Telkom reported a 53.4% rise in headline earnings per share (HEPS) to 561.5 cents a share for the year to end-March 2021, driven chiefly by the consistent performance of its mobile business. HEPS is South Africa’s main profit gauge.
“A large portion of our growth is driven by the mobile business which has consistently outperformed expectations in the last five years,” Sipho Maseko, Telkom CEO, said on Monday.
“We expect the mobile business to continue with its growth trajectory in absolute service revenue terms continuing to be the driver of growth, offsetting the decline in fixed voice which now contributes only 15% of the business.
“Based on this change in revenue mix, we believe that our group revenue will grow mid to high single digit over the medium-term guidance period. In the first year of this guidance period, we expect to be at the lower end of the range due to the impact of a possible third wave of COVID-19.”
Despite a challenging environment, Telkom revenue marginally rose by 0.4% to R43 billion. Telkom said its mobile business revenue growth now more than offsets the anticipated structural decline in fixed-voice revenue and revenue pressures from COVID-19.
The results showed a change in revenue mix, with legacy fixed-voice income now contributing only 15% to the business.
The Mobile business, now in its 11th year, continued growing, leading with data and disrupting with voice.
Telkom Consumer segment delivered a 10.1% increase in operating revenue to R25, 8 billion.
“This was stimulated by the Mobile business’s strong data demand, with service revenue increasing 34.5% to R16 938 million. This includes applications services revenue of R528 million.”
Telkom Mobile business continued its growth trajectory as it surpassed 15 million subscribers during the year with an average revenue per user (ARPU) of R104.
“As a growth area of our business, our intentional and focused allocation of capital to a data-led and fibre-enabled mobile network successfully prepared us for the significant increase in data demand and broadband mobile services brought about by more people working from home,” said Maseko.

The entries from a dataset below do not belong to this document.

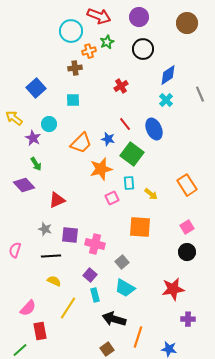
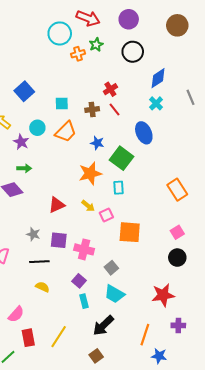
brown cross: (75, 68) -> (92, 110), moved
red line: (125, 124) -> (114, 110), moved
orange trapezoid: (81, 143) -> (66, 132), moved
green arrow: (36, 164) -> (24, 168), turned -56
yellow arrow: (151, 194) -> (88, 206), moved
pink square: (112, 198) -> (106, 215), moved
red triangle: (57, 200) -> (57, 205), moved
yellow line: (68, 308) -> (59, 337), moved
black arrow: (114, 319) -> (103, 325), turned -60
orange line: (138, 337) -> (145, 335), moved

Mobile broadband traffic increased 53.2% to 942 petabytes, resulting in mobile data revenue growing by 41.0% and underpinning the 34.5% increase in mobile service revenue to R16.9 billion.
Telkom said it saw a surge in mobile network traffic during the lockdown due to more people working from home and students studying online.
A capital investment of R4,5 billion enabled Telkom to carry this significant increase in mobile traffic.
“We increased our mobile footprint, increasing our site roll out 9.7% to 6 430. Capacity upgrades, underpinned by the deployment of additional carriers and temporary spectrum, as well as ongoing spectrum refarming, resulted in the upgrade of 2 096 sites with temporary spectrum, 1 971 sites with additional carriers, 1 309 refarmed sites and 804 sites where LTE capability was improved,” said Maseko.
“Our mobile network expansion programme continues, emphasising 4G and deploying temporary spectrum in support of the COVID-19 response.”
The company also reported growth, now driven by the mobile business, saw EBITDA grow 11.7% to R11, 9 billion, with EBITDA margin expanding by 2.8 ppts to 27.7%.
Telkom’s BCX unit suffered a decline in revenue as the national lockdown, and the work-from-home response impacted fixed-voice revenues from enterprise customers. Information technology (IT) revenue also came under pressure as corporates deferred capital expenditure (capex) and delayed projects given the increased levels of uncertainty.
As the country locked down, BCX successfully focused on optimising its cost base with a clear focus on cash preservation, resulting in EBITDA increasing by 6.6%.
Yep!, which focuses on small and medium businesses, was negatively affected by the responses to COVID-19, although Maseko said the unit had seen good progress.
Telkom’s e-business platform had an early uptake of 98 521 monthly business customers on average. During this period Yep! also supported the Ministry of Small Business Development in making sure that the impact on most SMEs is mitigated.
Gyro continued its growth by commercialising existing towers and executing on the new build pipeline which saw revenue increase by 6.6% to R1, 2 billion supported by an 8.0% increase in the growth of leases.
Driven by a surge in data traffic across fixed fibre and carrier connectivity solutions, Openserve saw a 2.9 % rise in the fibre to the home (FTTH) connectivity rate to a pleasing 51.1%, and homes passed increased by 20.7% to 549 957.
“Over the past five years, we have been investing in new revenue streams to evolve our business from a legacy to next-generation business. Today, next-generation revenue contribute more than 65% of group revenue,” said Maseko.
“We have also reached the inflection point where the profitability of the new revenue streams exceed legacy. Through our capital investment in our data-led network and infrastructure, we have established and continue to strengthen broadband leadership across our businesses as well as build a formidable mobile business, becoming the third largest mobile business in South Africa.”